A few non-obvious things that bit me while building this out — worth knowing if you copy the script.

code CLI on PATH before running. The script tries code --install-extension Continue.continue. If you haven't run VS Code's Shell Command: Install 'code' command in PATH from Cmd+Shift+P yet, the script prints a warning and you have to re-run after fixing.

Window reload after extension install. After code --install-extension puts Continue on disk, Cmd+L doesn't work in an already-open VS Code window — the extension is installed but not activated. Cmd+Shift+P → Developer: Reload Window fixes it. Or quit and reopen. The Activity Bar icon and Cmd+L both wake up after the reload.

Bash 3.2 + UTF-8 ellipsis = an unbound-variable nightmare. macOS still ships bash 3.2 as /bin/bash for license reasons. With set -u, this line:

echo_step "Ensuring Ollama API is reachable at $OLLAMA_HOST…"

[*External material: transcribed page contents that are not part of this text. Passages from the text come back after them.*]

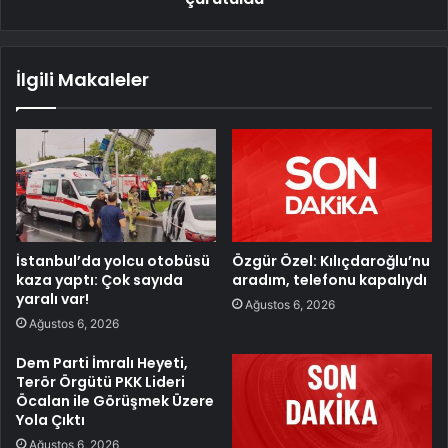
İlgili Makaleler
İstanbul’da yolcu otobüsü
Özgür Özel: Kılıçdaroğlu’nu
kaza yaptı: Çok sayıda
aradım, telefonu kapalıydı
yaralı var!
Ağustos 6, 2026
Ağustos 6, 2026
Dem Parti İmralı Heyeti,
Terör Örgütü PKK Lideri
Öcalan ile Görüşmek Üzere
Yola Çıktı
Ağustos 6, 2026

aborts the script with OLLAMA_HOST?: unbound variable. The ? is bash's error formatter mangling the UTF-8 bytes of the ellipsis character (U+2026, three bytes \xe2\x80\xa6) when it complains about the variable name. The parser slurped those bytes into the variable name and looked up OLLAMA_HOST\xe2\x80\xa6, which is unbound. The fix is to brace the variable so the parser sees a hard boundary:

echo_step "Ensuring Ollama API is reachable at ${OLLAMA_HOST}…"

I now grep my own scripts for \$[A-Za-z_][A-Za-z_0-9]*… after writing them. (Or upgrade to bash 5 via Homebrew. Either works.)

Tag normalization. ollama list always shows an explicit tag, so nomic-embed-text:latest. The script's array has "nomic-embed-text" with no tag. An grep -Fxq exact match misses, the script "re-pulls" (Ollama dedupes layers, so it's effectively instant, but the log message is misleading). The fix is one line:

expected="$model"
[[ "$model" == *:* ]] || expected="${model}:latest"

What I'd add next

Things I'm experimenting with but didn't bake into the default script:

Adding any of these is one line in LLM_MODELS and a re-run — the script is built for that.

Try it

One-shot install
$ git clone https://github.com/marchildmann/IDS-Scripts.git
$ cd IDS-Scripts
$ ./mac_setup_llm.sh

About 15 GB of model downloads on first run; subsequent re-runs take seconds. The script tells you exactly which step it's on (and what was preserved vs. regenerated), and the final summary prints the URLs, models, shortcuts, and a daily-workflow cheatsheet.

Three commands and your Mac is talking to itself about code. Not a bad way to spend a coffee.